Não deixa de ser curiosa a comparação da
correspondência de Schulz e de Spínola a pedir meios aéreos mais suscetíveis de
fazer recuar a presença dos grupos do PAIGC dentro do território, só em abril
de 1974 é que as negociações para a aquisição de aviões Mirage pareciam bem
encaminhadas. Acresce que o PAIGC já podia contar com a ajuda cubana e apoio
humanitário da Suécia. A presença do PAIGC na República da Guiné era por demais
evidente. É então que descobre que havia um movimento de dissidentes da Guiné-Conacri
dispostos a derrubar Sékou Touré, foi assim que nasceu a convergência com
Alpoim Calvão, este idealizara somente a libertação dos prisioneiros
portugueses e o afundamento dos meios navais inimigos.
José Matos faz-nos uma resenha dos
antecedentes da Mar Verde, da evolução dos objetivos para a operação, cedo se
começou a verificar que a oposição a Sékou Touré tinha imensas fragilidades; os
grupos hostis foram sendo recolhidos em vários países e comprou-se armamento
soviético sigilosamente na Bulgária; irá comprovar-se que o envolvimento da
PIDE não garantiu informações rigorosas quanto à situação e localização de
entidades e objetivos; também se esclarece
neste historial do José Matos que havia contactos com os opositores de
Sékou Touré desde 1966, os oposicionistas durante muito tempo limitavam-se a
pedir uma contribuição financeira e fornecimento de material bélico.
Estamos agora em plena invasão de Conacri,
descrevem-se os meios em prémios, as dúvidas suscitadas logo na ilha de Soga,
Spínola discursa aos comandos africanos antes da partida e desencadeia-se o
assalto, conhecemos já os contornos essenciais de tudo quanto se passou, os
meios aéreos da República da Guiné não estavam em Conacri, não encontraram o
ditador, Cabral estava ausente de Conacri, falhou a ocupação da emissora, o
tenente Januário dos comandos africanos desertou com vinte homens, houve
afundamento de meios navais, libertaram-se os prisioneiros portugueses,
sofremos baixas ainda que modestas. Ficou comprovado que os meios militares da
República da Guiné estavam numa completa desorganização.

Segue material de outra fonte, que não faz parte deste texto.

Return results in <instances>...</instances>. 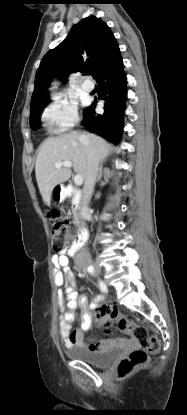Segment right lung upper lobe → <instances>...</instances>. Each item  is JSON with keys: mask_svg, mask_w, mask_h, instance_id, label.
I'll use <instances>...</instances> for the list:
<instances>
[{"mask_svg": "<svg viewBox=\"0 0 187 415\" xmlns=\"http://www.w3.org/2000/svg\"><path fill=\"white\" fill-rule=\"evenodd\" d=\"M120 53L110 28L101 19L90 16L74 25L56 48L41 60L35 77L30 112L48 103V86L52 78L62 82L71 72L89 69L96 76Z\"/></svg>", "mask_w": 187, "mask_h": 415, "instance_id": "cb5924a9", "label": "right lung upper lobe"}]
</instances>
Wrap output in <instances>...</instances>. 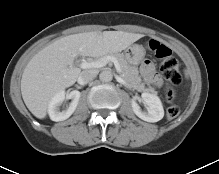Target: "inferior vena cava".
I'll return each instance as SVG.
<instances>
[{"mask_svg": "<svg viewBox=\"0 0 219 174\" xmlns=\"http://www.w3.org/2000/svg\"><path fill=\"white\" fill-rule=\"evenodd\" d=\"M96 76H97L96 70H85L82 71L81 74L79 75L78 81L81 84H85L92 81Z\"/></svg>", "mask_w": 219, "mask_h": 174, "instance_id": "obj_1", "label": "inferior vena cava"}]
</instances>
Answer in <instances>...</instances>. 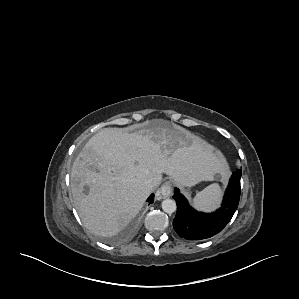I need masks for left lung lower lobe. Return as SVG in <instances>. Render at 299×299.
Returning <instances> with one entry per match:
<instances>
[{"mask_svg": "<svg viewBox=\"0 0 299 299\" xmlns=\"http://www.w3.org/2000/svg\"><path fill=\"white\" fill-rule=\"evenodd\" d=\"M241 174L240 170L232 174L221 208L214 213L196 211L176 188L173 198L177 204V214L173 227L177 234L187 240H203L223 230L238 207Z\"/></svg>", "mask_w": 299, "mask_h": 299, "instance_id": "0a47b994", "label": "left lung lower lobe"}]
</instances>
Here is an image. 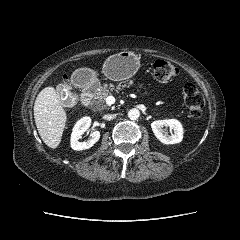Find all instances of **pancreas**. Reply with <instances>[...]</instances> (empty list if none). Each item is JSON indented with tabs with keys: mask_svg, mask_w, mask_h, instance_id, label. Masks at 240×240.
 Returning a JSON list of instances; mask_svg holds the SVG:
<instances>
[{
	"mask_svg": "<svg viewBox=\"0 0 240 240\" xmlns=\"http://www.w3.org/2000/svg\"><path fill=\"white\" fill-rule=\"evenodd\" d=\"M132 84H133L132 80L128 81L127 84L126 82L118 83L116 87L113 83L104 84L103 86L100 87L99 91L95 95V100L92 103L93 109L95 111H102V110L108 109L109 105L106 104L107 96L111 94V92L115 89L130 87L132 86ZM140 87H142V85H140Z\"/></svg>",
	"mask_w": 240,
	"mask_h": 240,
	"instance_id": "cf45deb5",
	"label": "pancreas"
}]
</instances>
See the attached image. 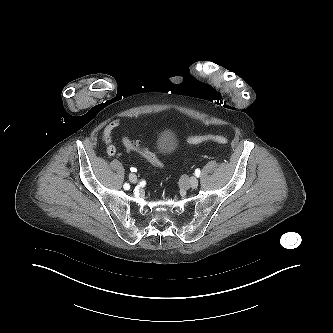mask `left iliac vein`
I'll list each match as a JSON object with an SVG mask.
<instances>
[{"instance_id":"left-iliac-vein-1","label":"left iliac vein","mask_w":333,"mask_h":333,"mask_svg":"<svg viewBox=\"0 0 333 333\" xmlns=\"http://www.w3.org/2000/svg\"><path fill=\"white\" fill-rule=\"evenodd\" d=\"M187 185L191 188H197L198 186V180L195 177H190L187 181Z\"/></svg>"}]
</instances>
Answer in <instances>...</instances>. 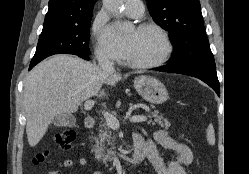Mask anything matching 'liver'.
<instances>
[{
    "instance_id": "1",
    "label": "liver",
    "mask_w": 249,
    "mask_h": 174,
    "mask_svg": "<svg viewBox=\"0 0 249 174\" xmlns=\"http://www.w3.org/2000/svg\"><path fill=\"white\" fill-rule=\"evenodd\" d=\"M120 80V74L104 73L96 64L67 54L36 65L25 78L23 92L29 145L40 142L55 116L76 112L93 96L104 97L102 85L115 86Z\"/></svg>"
}]
</instances>
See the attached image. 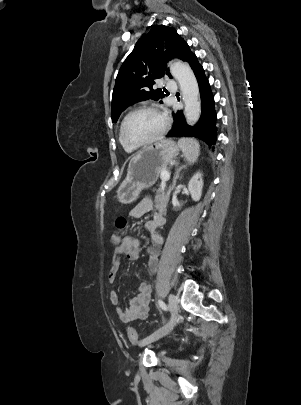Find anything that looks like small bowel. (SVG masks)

Segue-se a tempestade internacional: a
condenação na ONU, a URSS oferece os seus préstimos navais, o que irá inquietar
a NATO. Em definitivo, Spínola fica convencido da inviabilidade de uma solução
militar e irá argumentar nesses termos na reunião do Conselho Superior de
Defesa Nacional que se realizou em 7 de maio de 1971, consta na documentação:
“Devemos excluir, de uma vez para sempre,
a veleidade de ganharmos militarmente a guerra que enfrentamos, a qual só
poderia ser ganha no campo das armas face a uma viragem imprevisível na
presente conjuntura mundial. O problema só poderá resolver-se no campo político
e quero crer que tal solução ainda se apresenta viável.”
O resto da história já a sabemos:
desentendimento entre Marcelo Caetano e Spínola; caminha-se para a exaustão dos
meios; o PAIGC recebe mísseis e armamento que lhe permite operar em termos de
guerra convencional; a legislação de Sá Viana Rebelo incendeia os ânimos, aos
poucos irá constituir-se o Movimentos dos Capitães. Tudo culmina no 25 de
abril.
José Matos dá-nos novamente prova das suas
capacidades de rigor e assegura-nos uma leitura bastante emotiva.